TFRE package¶

TFRE.TFRE module¶

A Tuning-free Robust and Efficient (TFRE) Approach to High-dimensional Regression

class TFRE.TFRE.TFRE[source]¶

A class used to perform TFRE regrssions

Returns:

model (TFRE.model class) – The class used to record the regression details.
TFRE_Lasso (TFRE.Lasso class) – The class used to record the results of the TFRE regrssion with Lasso penalty.
TFRE_scad (TFRE.SCAD class) – The class used to record the results of the TFRE regrssion with SCAD penalty. None if second_stage is not scad.
TFRE_mcp (TFRE.MCP class) – The class used to record the results of the TFRE regrssion with MCP penalty. None if second_stage is not mcp.

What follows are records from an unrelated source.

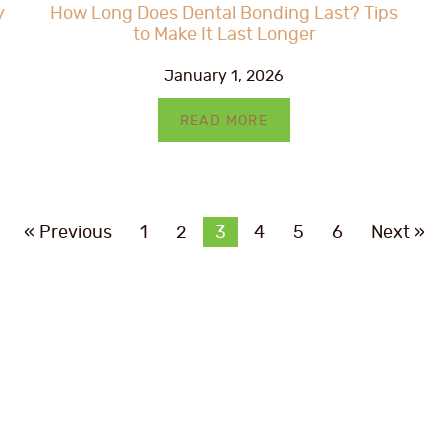
y
How Long Does Dental Bonding Last? Tips
to Make It Last Longer
January 1, 2026
READ MORE
« Previous
1
2
3
4
5
6
Next »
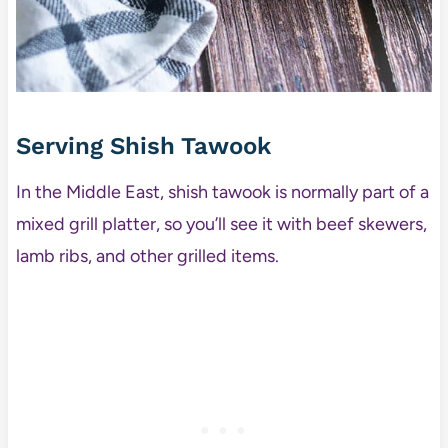
Serving Shish Tawook
In the Middle East, shish tawook is normally part of a
mixed grill platter, so you’ll see it with beef skewers,
lamb ribs, and other grilled items.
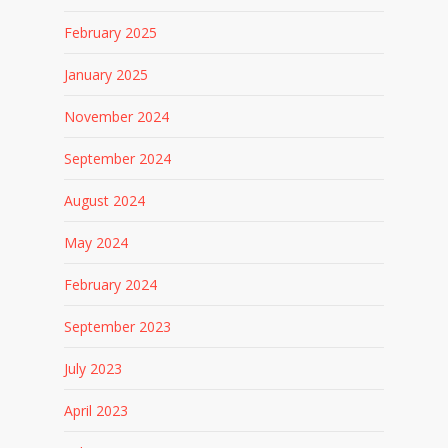
February 2025
January 2025
November 2024
September 2024
August 2024
May 2024
February 2024
September 2023
July 2023
April 2023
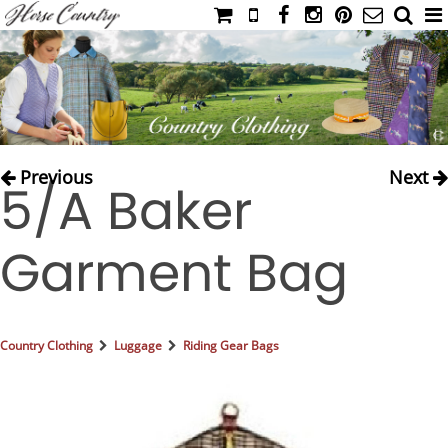
HOME
CATALOG
NIMROD'S DIARY
MEDIA
Previous
Next
5/A Baker
IAHC
EVENTS
Garment Bag
LADIES' RIDING ATTIRE
YOUNG RIDER
MEN'S RIDING ATTIRE
Country Clothing
Luggage
Riding Gear Bags
FOOTWEAR & ACCESSORIES
GLOVES & BELTS
COUNTRY CLOTHING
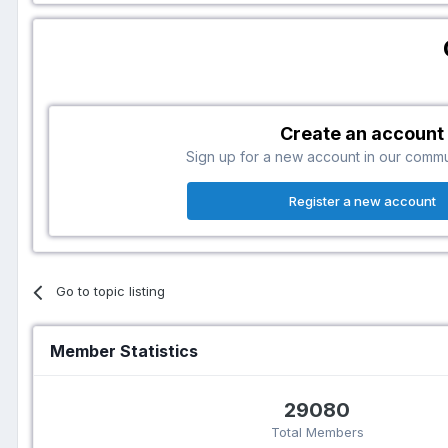
Create an account
Sign up for a new account in our communi
Register a new account
Go to topic listing
Member Statistics
29080
Total Members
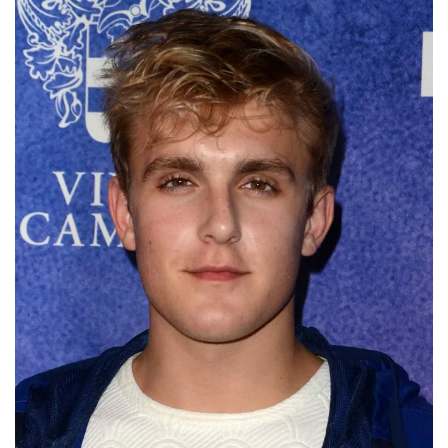
Deals
Non-League News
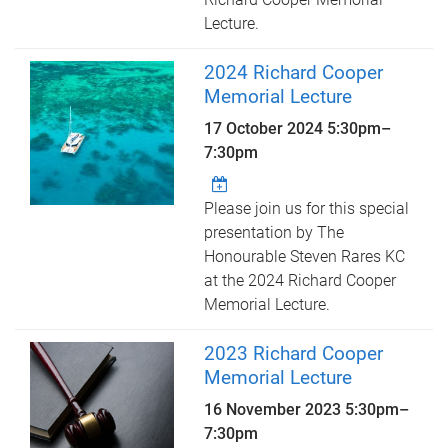
Lecture.
2024 Richard Cooper
Memorial Lecture
17 October 2024
5:30pm
–
7:30pm
Please join us for this special
presentation by The
Honourable Steven Rares KC
at the 2024 Richard Cooper
Memorial Lecture.
2023 Richard Cooper
Memorial Lecture
16 November 2023
5:30pm
–
7:30pm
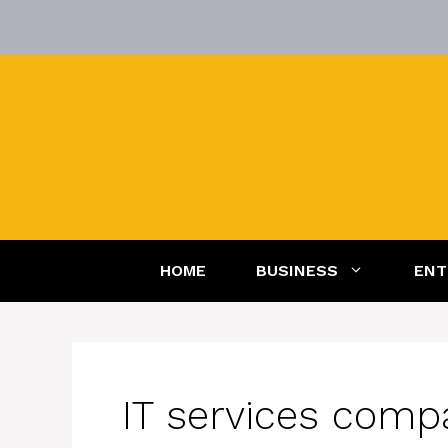
Skip
to
content
HOME
BUSINESS
ENT
IT services comp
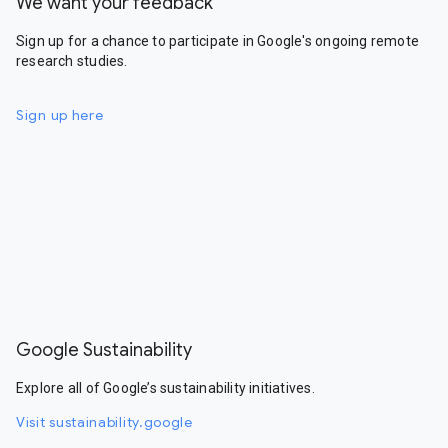
We want your feedback
Sign up for a chance to participate in Google's ongoing remote
research studies.
Sign up here
Google Sustainability
Explore all of Google’s sustainability initiatives.
Visit sustainability.google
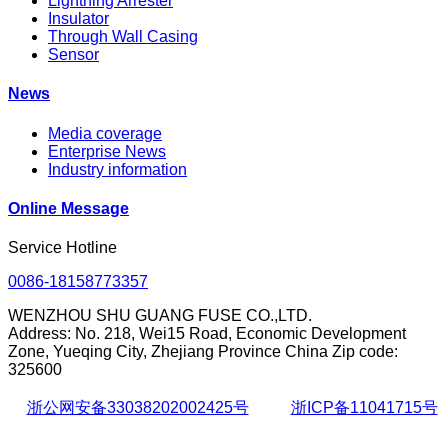
Lightning Arrester
Insulator
Through Wall Casing
Sensor
News
Media coverage
Enterprise News
Industry information
Online Message
Service Hotline
0086-18158773357
WENZHOU SHU GUANG FUSE CO.,LTD.
Address: No. 218, Wei15 Road, Economic Development
Zone, Yueqing City, Zhejiang Province China Zip code:
325600
浙公网安备33038202002425号
浙ICP备11041715号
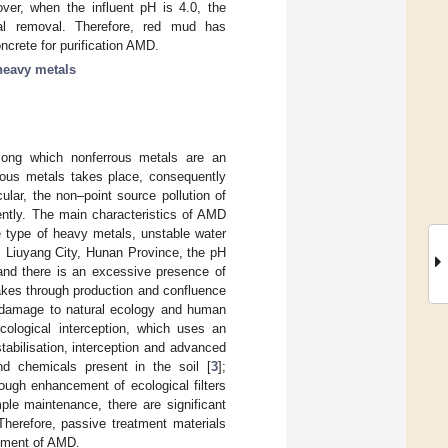
ver, when the influent pH is 4.0, the
al removal. Therefore, red mud has
ncrete for purification AMD.
heavy metals
among which nonferrous metals are an
rrous metals takes place, consequently
lar, the non–point source pollution of
ently. The main characteristics of AMD
e type of heavy metals, unstable water
, Liuyang City, Hunan Province, the pH
 and there is an excessive presence of
akes through production and confluence
ing damage to natural ecology and human
ological interception, which uses an
tabilisation, interception and advanced
nd chemicals present in the soil [
3
];
rough enhancement of ecological filters
le maintenance, there are significant
Therefore, passive treatment materials
atment of AMD.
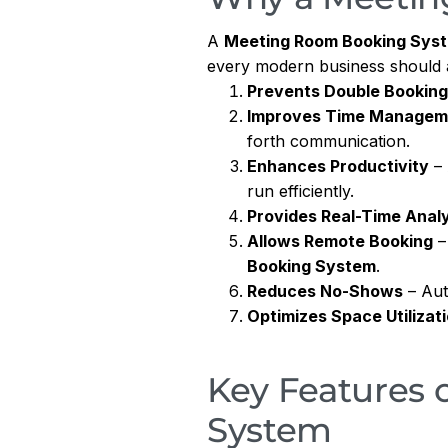
A
Meeting Room Booking Sys
every modern business should
Prevents Double Bookin
Improves Time Managem
forth communication.
Enhances Productivity
– 
run efficiently.
Provides Real-Time Analy
Allows Remote Booking
–
Booking System
.
Reduces No-Shows
– Aut
Optimizes Space Utilizat
Key Features 
System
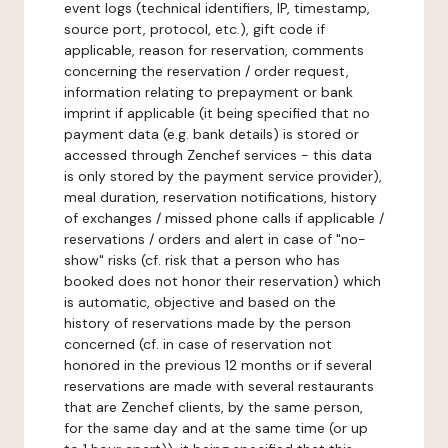
event logs (technical identifiers, IP, timestamp,
source port, protocol, etc.), gift code if
applicable, reason for reservation, comments
concerning the reservation / order request,
information relating to prepayment or bank
imprint if applicable (it being specified that no
payment data (e.g. bank details) is stored or
accessed through Zenchef services - this data
is only stored by the payment service provider),
meal duration, reservation notifications, history
of exchanges / missed phone calls if applicable /
reservations / orders and alert in case of "no-
show" risks (cf. risk that a person who has
booked does not honor their reservation) which
is automatic, objective and based on the
history of reservations made by the person
concerned (cf. in case of reservation not
honored in the previous 12 months or if several
reservations are made with several restaurants
that are Zenchef clients, by the same person,
for the same day and at the same time (or up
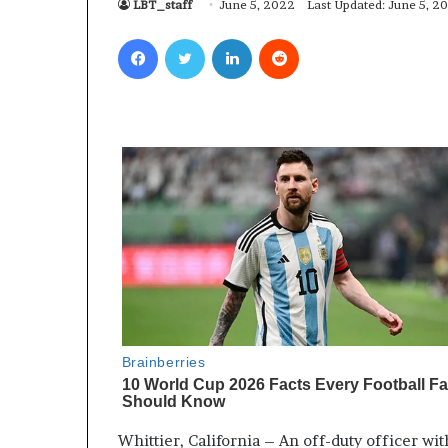
LBT_staff
June 5, 2022
Last Updated: June 5, 2
Facebook
Twitter
LinkedIn
Reddit
Whittier, California – An off-duty officer wi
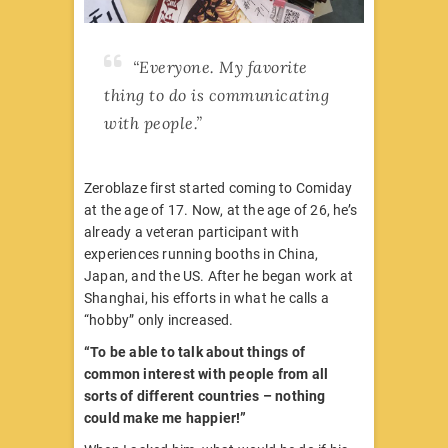
“Everyone. My favorite
thing to do is communicating
with people.”
Zeroblaze first started coming to Comiday
at the age of 17. Now, at the age of 26, he’s
already a veteran participant with
experiences running booths in China,
Japan, and the US. After he began work at
Shanghai, his efforts in what he calls a
“hobby” only increased.
“To be able to talk about things of
common interest with people from all
sorts of different countries – nothing
could make me happier!”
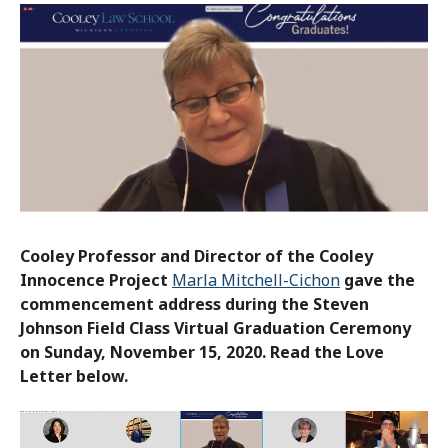
Cooley Professor and Director of the Cooley
Innocence Project
Marla Mitchell-Cichon
gave the
commencement address during the Steven
Johnson Field Class Virtual Graduation Ceremony
on Sunday, November 15, 2020. Read the Love
Letter below.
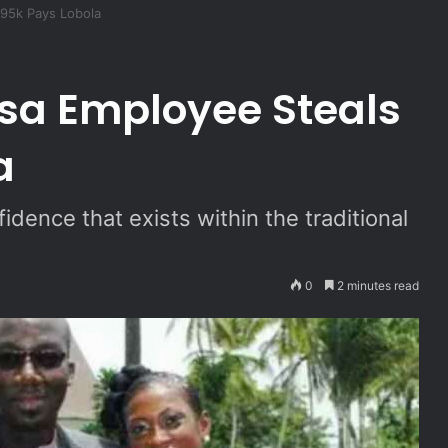
95k Pays Lobola
 Employee Steals
a
idence that exists within the traditional
0
2 minutes read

class Lasso(beta_TFRE_Lasso, tfre_lambda)[source]¶

a class used to record the results of the TFRE regrssion with Lasso penalty.

Returns:

beta_TFRE_Lasso (np.ndarray([p+1,])) – The estimated coefficient vector of the TFRE Lasso regression. The first element is the estimated intercept.
tfre_lambda (np.ndarray([1,])) – The estimated tuning parameter of the TFRE Lasso regression.

class MCP(Beta_TFRE_mcp, df_TFRE_mcp, eta_list, hbic, min_ind)[source]¶

a class used to record the results of the TFRE regrssion with MCP penalty. None if second_stage is not mcp.

Returns:

Beta_TFRE_mcp (np.ndarray([k,p+1])) – The estimated coefficient matrix of the TFRE MCP regression. The diminsion is k x (p+1) with the first column to be the intercepts, where k is the length of eta_list vector.
df_TFRE_mcp (np.ndarray([k,])) – The number of nonzero coefficients (intercept excluded) for each value in eta_list.
eta_list (np.ndarray([k,])) – The tuning parameter vector used in the TFRE MCP regressions.
hbic (np.ndarray([k,])) – A numerical vector of HBIC values for the TFRE MCP model corresponding to each value in eta_list.
eta_min (float) – The eta value which yields the smallest HBIC value in the TFRE MCP regression.
beta_TFRE_mcp_min (np.ndarray([p+1,])) – The estimated coefficient vector which employs eta_min as the eta value in the TFRE MCP regression.

class SCAD(Beta_TFRE_scad, df_TFRE_scad, eta_list, hbic, min_ind)[source]¶

a class used to record the results of the TFRE regrssion with SCAD penalty. None if second_stage is not scad.

Returns:

Beta_TFRE_scad (np.ndarray([k,p+1])) – The estimated coefficient matrix of the TFRE SCAD regression. The diminsion is k x (p+1) with the first column to be the intercepts, where k is the length of eta_list vector.
df_TFRE_scad (np.ndarray([k,])) – The number of nonzero coefficients (intercept excluded) for each value in eta_list.
eta_list (np.ndarray([k,])) – The tuning parameter vector used in the TFRE SCAD regressions.
hbic (np.ndarray([k,])) – A numerical vector of HBIC values for the TFRE SCAD model corresponding to each value in eta_list.
eta_min (float) – The eta value which yields the smallest HBIC value in the TFRE SCAD regression.
beta_TFRE_scad_min (np.ndarray([p+1,])) – The estimated coefficient vector which employs eta_min as the eta value in the TFRE SCAD regression.

coef(s)[source]¶

Extract coefficients from a fitted TFRE class.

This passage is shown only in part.